In the study, the features of placentae at term from 14 control and 15 PXE-affected women were compared in order to better understand if and how abnormal mineral accumulation in pseudoxanthoma elasticum might affect placental function. There were no marked differences between placentae of PXE patients and controls, with regard to weight, size, infarct (damage due to obstruction of local blood supply), blood clots, and inflammation. However, cell death and mineralization appeared statistically more pronounced in PXE. The placentae in patients with PXE had significantly increased mineral deposition, especially on the maternal side of the placenta. Thus, mineralization of the placenta is more pronounced in women with PXE than women without PXE. However, the calcification does not appear to significantly affect placental function or fetal well being.
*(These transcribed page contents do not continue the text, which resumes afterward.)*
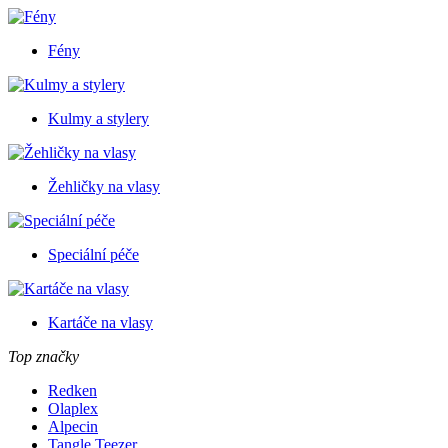
Fény
Kulmy a stylery
Žehličky na vlasy
Speciální péče
Kartáče na vlasy
Top značky
Redken
Olaplex
Alpecin
Tangle Teezer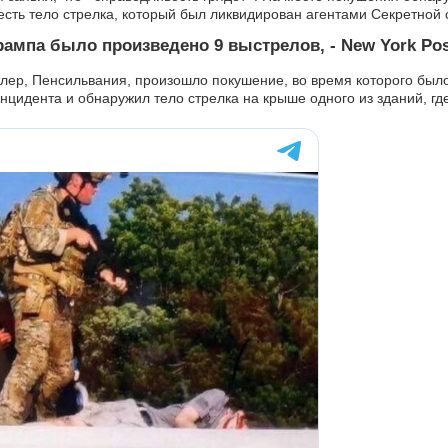
 есть тело стрелка, который был ликвидирован агентами Секретной
рампа было произведено 9 выстрелов, - New York Po
лер, Пенсильвания, произошло покушение, во время которого был
цидента и обнаружил тело стрелка на крыше одного из зданий, где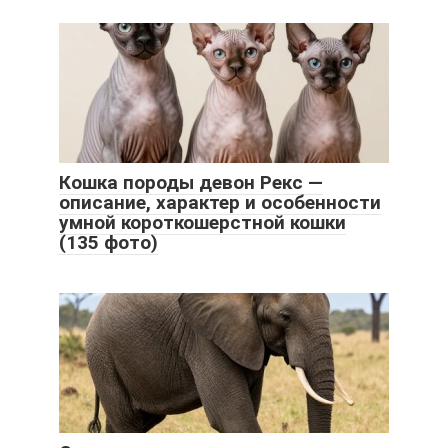
Кошка породы девон Рекс —
описание, характер и особенности
умной короткошерстной кошки
(135 фото)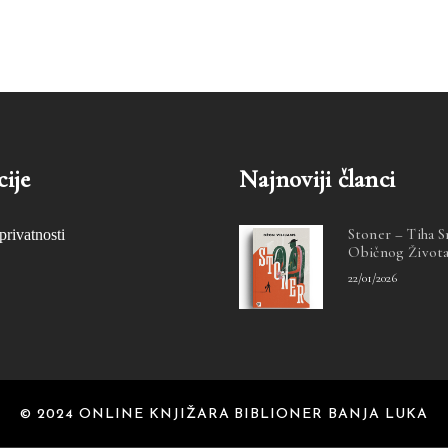
ije
Najnoviji članci
Stoner – Tiha 
privatnosti
Običnog Život
22/01/2026
© 2024 ONLINE KNJIŽARA BIBLIONER BANJA LUKA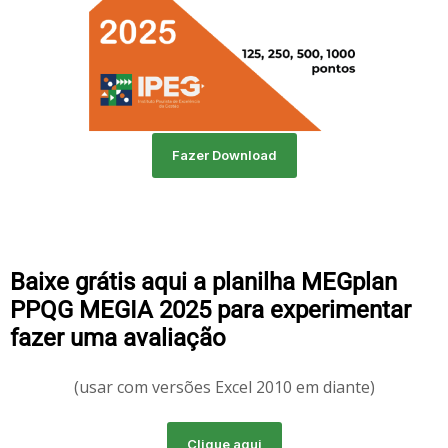
Fazer Download
Baixe grátis aqui a planilha MEGplan
PPQG MEGIA 2025 para experimentar
fazer uma avaliação
(usar com versões Excel 2010 em diante)
Clique aqui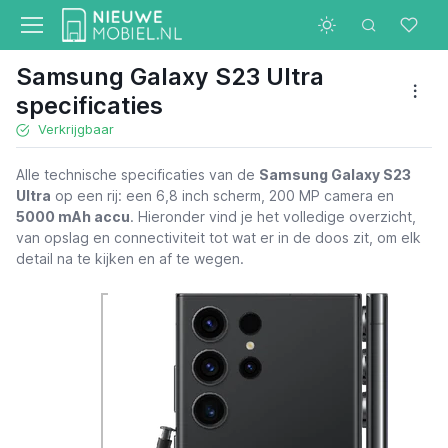
Samsung Galaxy S23 Ultra
specificaties
Verkrijgbaar
Alle technische specificaties van de
Samsung Galaxy S23
Ultra
op een rij: een 6,8 inch scherm, 200 MP camera en
5000 mAh accu
. Hieronder vind je het volledige overzicht,
van opslag en connectiviteit tot wat er in de doos zit, om elk
detail na te kijken en af te wegen.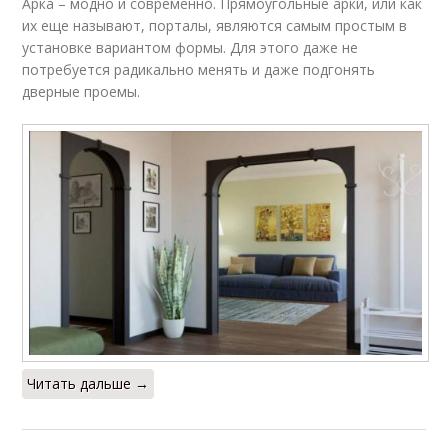
Арка – модно и современно. Прямоугольные арки, или как
их еще называют, порталы, являются самым простым в
установке вариантом формы. Для этого даже не
потребуется радикально менять и даже подгонять
дверные проемы.
Читать дальше →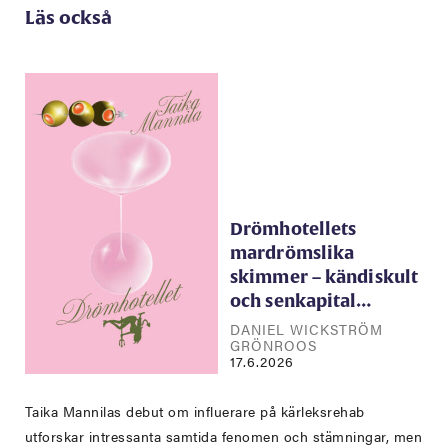
Läs också
Drömhotellets
mardrömslika
skimmer – kändiskult
och senkapital…
DANIEL WICKSTRÖM
GRÖNROOS
17.6.2026
Taika Mannilas debut om influerare på kärleksrehab
utforskar intressanta samtida fenomen och stämningar, men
Women with pseudoxanthoma elasticum seldom experience problems during pregnancy. In all cases, pregnancy, fetus growth, and delivery were normal.
The uncomplicated pregnancy and normal delivery of a child by women with PXE was illustrated in a 2008 paper titled “Placental Calcification in Pseudoxanthoma Elasticum” published in the Annals Academy of Medicine by Wei Chan Tan and Charles H. Rodeck. In this study, Tan and Rodeck reported a case of a 37-year-old pregnant white woman with PXE. She was diagnosed with PXE at the age of 26 with the characteristic eye and skin lesions of PXE. Her prenatal imaging showed an extensively calcified placenta known to be associated with PXE. Despite the calcification of the placenta, her pregnancy was normal. The woman delivered a healthy baby boy at the 38th week by Caesarean section. The child had normal weight and normal growth. The boy did not show any characteristic skin lesions at birth and remained well at 6 months of age. In addition, the mother was well throughout the pregnancy. She did not experience aggravation of skin lesions, hypertension, or gastrointestinal bleeding. She did not have any drastic changes in abdominal skin quality or excessive stretch marks.
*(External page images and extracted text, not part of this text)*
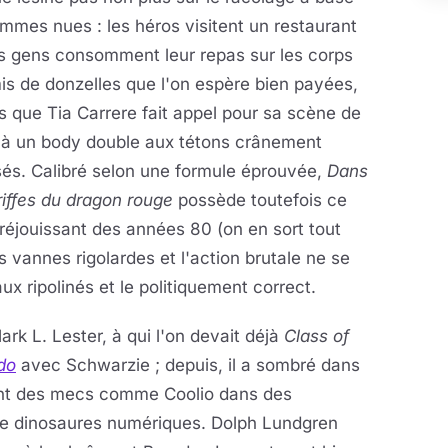
mmes nues : les héros visitent un restaurant
es gens consomment leur repas sur les corps
s de donzelles que l'on espère bien payées,
s que Tia Carrere fait appel pour sa scène de
 à un body double aux tétons crânement
és. Calibré selon une formule éprouvée,
Dans
riffes du dragon rouge
possède toutefois ce
réjouissant des années 80 (on en sort tout
 vannes rigolardes et l'action brutale ne se
aux ripolinés et le politiquement correct.
ark L. Lester, à qui l'on devait déjà
Class of
do
avec Schwarzie ; depuis, il a sombré dans
ment des mecs comme Coolio dans des
de dinosaures numériques. Dolph Lundgren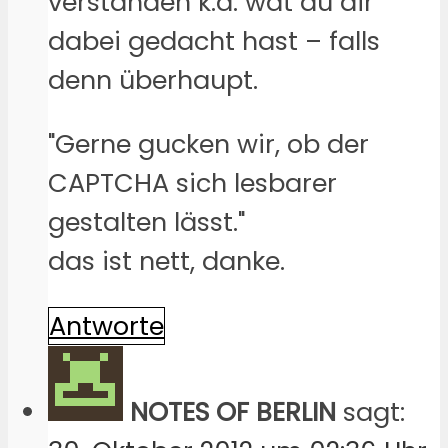
verstanden k.a. wat du dir
dabei gedacht hast – falls
denn überhaupt.
"Gerne gucken wir, ob der
CAPTCHA sich lesbarer
gestalten lässt."
das ist nett, danke.
Antworte
NOTES OF BERLIN
sagt: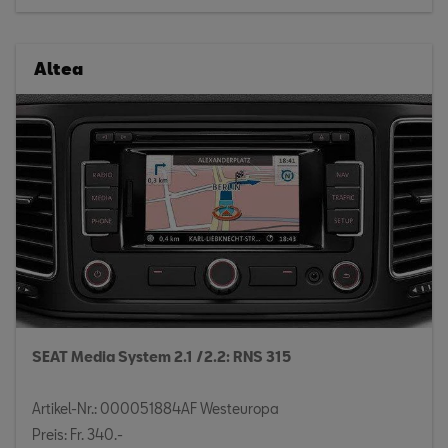
Altea
SEAT Media System 2.1 /2.2: RNS 315
Artikel-Nr.: 000051884AF Westeuropa
Preis: Fr. 340.-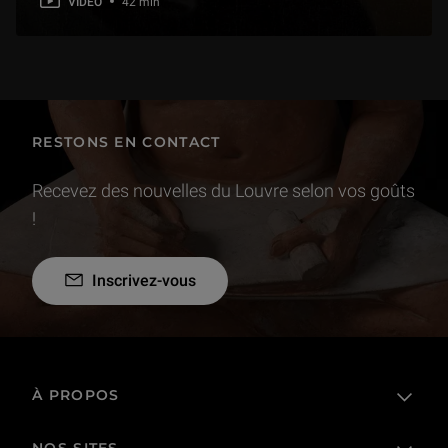
VIDEO
42 min
RESTONS EN CONTACT
Recevez des nouvelles du Louvre selon vos goûts
!
Inscrivez-vous
À PROPOS
NOS SITES
L'établissement public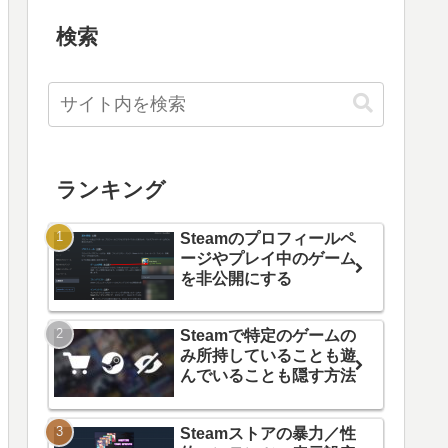
検索
ランキング
Steamのプロフィールペ
ージやプレイ中のゲーム
を非公開にする
Steamで特定のゲームの
み所持していることも遊
んでいることも隠す方法
Steamストアの暴力／性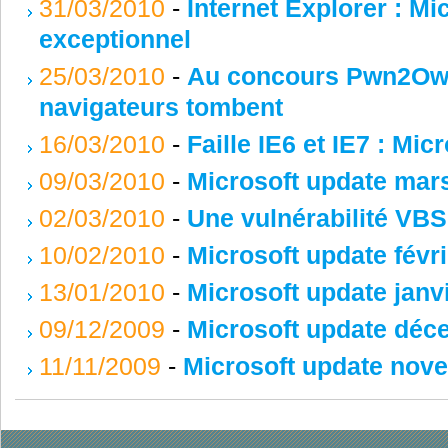
31/03/2010
-
Internet Explorer : Mic
exceptionnel
25/03/2010
-
Au concours Pwn2Own 
navigateurs tombent
16/03/2010
-
Faille IE6 et IE7 : Mic
09/03/2010
-
Microsoft update mar
02/03/2010
-
Une vulnérabilité VBS
10/02/2010
-
Microsoft update févr
13/01/2010
-
Microsoft update janv
09/12/2009
-
Microsoft update déc
11/11/2009
-
Microsoft update nov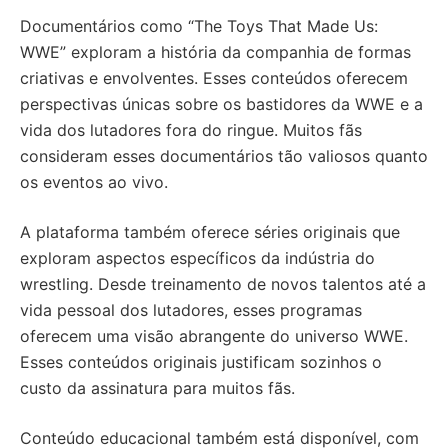
Documentários como “The Toys That Made Us:
WWE” exploram a história da companhia de formas
criativas e envolventes. Esses conteúdos oferecem
perspectivas únicas sobre os bastidores da WWE e a
vida dos lutadores fora do ringue. Muitos fãs
consideram esses documentários tão valiosos quanto
os eventos ao vivo.
A plataforma também oferece séries originais que
exploram aspectos específicos da indústria do
wrestling. Desde treinamento de novos talentos até a
vida pessoal dos lutadores, esses programas
oferecem uma visão abrangente do universo WWE.
Esses conteúdos originais justificam sozinhos o
custo da assinatura para muitos fãs.
Conteúdo educacional também está disponível, com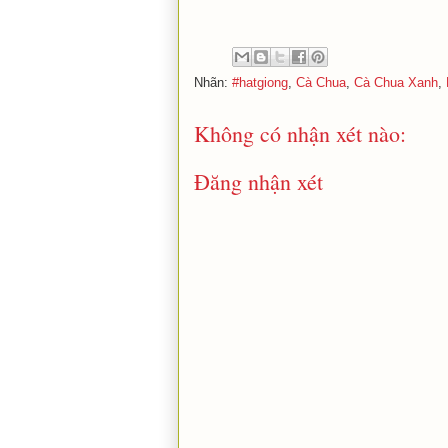
Nhãn:
#hatgiong
,
Cà Chua
,
Cà Chua Xanh
,
Không có nhận xét nào:
Đăng nhận xét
In conclusion, most women with pseudoxanthoma elasticum show no serious complications during pregnancy. Some pregnancies are associated with worsening of skin manifestations, but more recent reports showed no complications in the mother or the baby during the pregnancy or the first few months following the birth. Therefore, there is no basis for advising women with PXE to avoid becoming pregnant based on recent reports and findings.
Gheduzzi D, Taparelli F, Quaglino D Jr, Di Rico C, Bercovitch L, Terry S, Singer DB, Pasquali-Ronchetti I. The placenta in pseudoxanthoma elasticum: clinical, structural and immunochemical study. Placenta. 2001 Jul;22(6):580-90.
Tan WC, Rodeck CH. Placental calcification in pseudoxanthoma elasticum. Ann Acad Med Singapore. 2008 Jul;37(7):598-600.